Page images and extracted text:

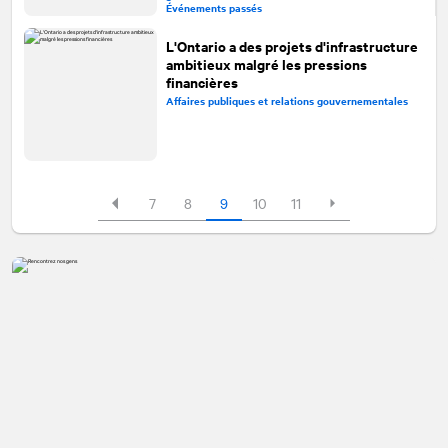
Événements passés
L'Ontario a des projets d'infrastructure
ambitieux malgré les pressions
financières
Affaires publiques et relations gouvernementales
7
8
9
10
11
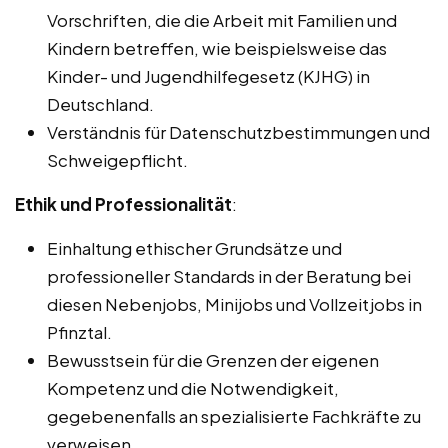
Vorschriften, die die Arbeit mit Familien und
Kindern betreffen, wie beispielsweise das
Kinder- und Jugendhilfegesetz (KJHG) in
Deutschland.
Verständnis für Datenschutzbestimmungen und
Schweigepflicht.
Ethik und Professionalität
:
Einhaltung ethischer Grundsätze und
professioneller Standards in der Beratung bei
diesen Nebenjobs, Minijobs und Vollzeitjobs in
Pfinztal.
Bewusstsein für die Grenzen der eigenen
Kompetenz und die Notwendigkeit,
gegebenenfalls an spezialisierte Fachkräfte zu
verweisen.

_EXERCISE GOAL_.
Your job is to repeat the data exactly, leaving each picture out.

_EXPECTED OUTPUT_.
Événements passés
L'Ontario a des projets d'infrastructure
ambitieux malgré les pressions
financières
Affaires publiques et relations gouvernementales
7
8
9
10
11
Vorschriften, die die Arbeit mit Familien und
Kindern betreffen, wie beispielsweise das
Kinder- und Jugendhilfegesetz (KJHG) in
Deutschland.
Verständnis für Datenschutzbestimmungen und
Schweigepflicht.
Ethik und Professionalität
:
Einhaltung ethischer Grundsätze und
professioneller Standards in der Beratung bei
diesen Nebenjobs, Minijobs und Vollzeitjobs in
Pfinztal.
Bewusstsein für die Grenzen der eigenen
Kompetenz und die Notwendigkeit,
gegebenenfalls an spezialisierte Fachkräfte zu
verweisen.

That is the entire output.